Declarative Agents sind die Art, wie du Microsoft 365 Copilot für spezifische Business-Szenarien anpasst. Sie sitzen innerhalb der Copilot Experience und können auf M365 Daten zugreifen, aber bisher bedeutete die Anbindung an externe Systeme, API Plugins mit OpenAPI Specs zu bauen. Hat funktioniert, aber war verbose und brauchte viel manuelle Konfiguration.
Mit MCP Support fällt das meiste davon weg. Das Microsoft 365 Agents Toolkit in VS Code wird einen geführten Flow anbieten:
- Neues Declarative Agent Projekt erstellen
- “Add Action” auswählen und dann “Start with an MCP server”
- Deine MCP Server URL eingeben
- Das Toolkit holt die verfügbaren Tools und lässt dich wählen, welche du einbinden willst
- Authentifizierung konfigurieren (SSO und OAuth 2.0 werden unterstützt)
- Das Toolkit generiert das gesamte Scaffolding –
manifest.json,ai-plugin.json,declarativeAgent.json– automatisch
Du musst keine JSON Manifests von Hand editieren oder Funktionsdefinitionen manuell schreiben. Das Toolkit liest das MCP Schema und generiert alles.
Hier klickt das “einmal bauen, überall nutzen” Versprechen von MCP richtig. Der gleiche MCP Server, der deinen Copilot Studio Agent antreibt, kann auch deinen Declarative Agent in M365 Copilot antreiben. Gleicher Server, gleiche Tools, andere Oberfläche.
Einen MCP Server für M365 bauen
Wie schaut also ein MCP Server tatsächlich aus? Es ist ein HTTP Endpoint, der die MCP Specification implementiert.
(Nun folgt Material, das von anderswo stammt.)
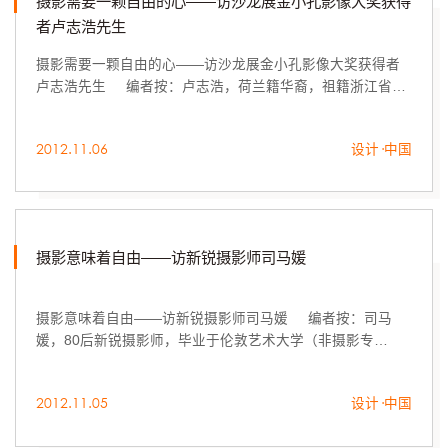
摄影需要一颗自由的心——访沙龙展金小孔影像大奖获得
者卢志浩先生
摄影需要一颗自由的心——访沙龙展金小孔影像大奖获得者
卢志浩先生 编者按：卢志浩，荷兰籍华裔，祖籍浙江省温
州市，凭借《爱-无时不在》获得2012中国（济南）国际摄影
双年展沙龙展金小孔影像大奖...
2012.11.06
设计·中国
摄影意味着自由——访新锐摄影师司马媛
摄影意味着自由——访新锐摄影师司马媛 编者按：司马
媛，80后新锐摄影师，毕业于伦敦艺术大学（非摄影专
业）。
2012.11.05
设计·中国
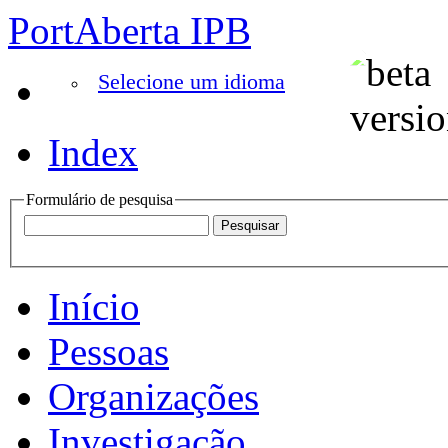
PortAberta IPB
Selecione um idioma
Index
Formulário de pesquisa
Início
Pessoas
Organizações
Investigação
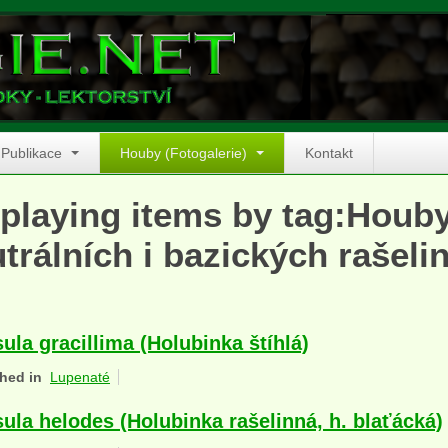
Publikace
Houby (Fotogalerie)
Kontakt
playing items by tag:Houby
trálních i bazických rašelin
ula gracillima (Holubinka štíhlá)
hed in
Lupenaté
ula helodes (Holubinka rašelinná, h. blaťácká)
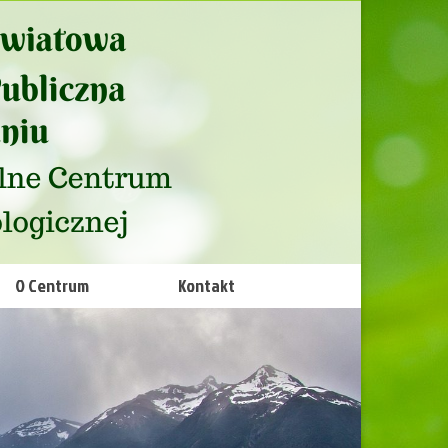
O Centrum
Kontakt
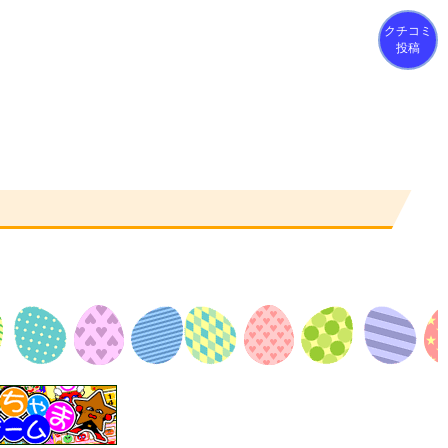
クチコミ
投稿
Es gibt offizielle SDKs für TypeScript, Python, C#, Java und mehr – alle verfügbar von der Model Context Protocol GitHub Organization.
Hier ist ein minimales konzeptuelles Beispiel in TypeScript:
import { McpServer } from "@modelcontextprotocol/sdk/server/mcp.js";
import { StreamableHTTPServerTransport } from "@modelcontextprotocol/sdk/server/streamableHttp.js";
const server = new McpServer({
name: "contoso-inventory",
version: "1.0.0",
});
// Define a tool
server.tool(
"getProductStock",
"Check current stock level for a product",
{ productId: { type: "string", description: "The product SKU" } },
async ({ productId }) => {
const stock = await inventoryDb.getStock(productId);
return {
content: [
{ type: "text", text: `Product ${productId}: ${stock.quantity} units in stock` }
],
};
}
);
// Define a resource
server.resource(
"product-catalog",
"products://catalog",
async () => ({
contents: [
{ uri: "products://catalog", text: JSON.stringify(await inventoryDb.getCatalog()) }
],
})
);
Der Server deklariert seine Tools mit Namen, Beschreibungen und Input Schemas. Das AI-Modell nutzt die Beschreibungen, um zu entscheiden, wann es ein Tool aufruft, und das Schema, um die richtigen Parameter zusammenzubauen. Gute Beschreibungen sind wichtig – sie sind im Grunde dein Prompt Engineering für die Tool Selection.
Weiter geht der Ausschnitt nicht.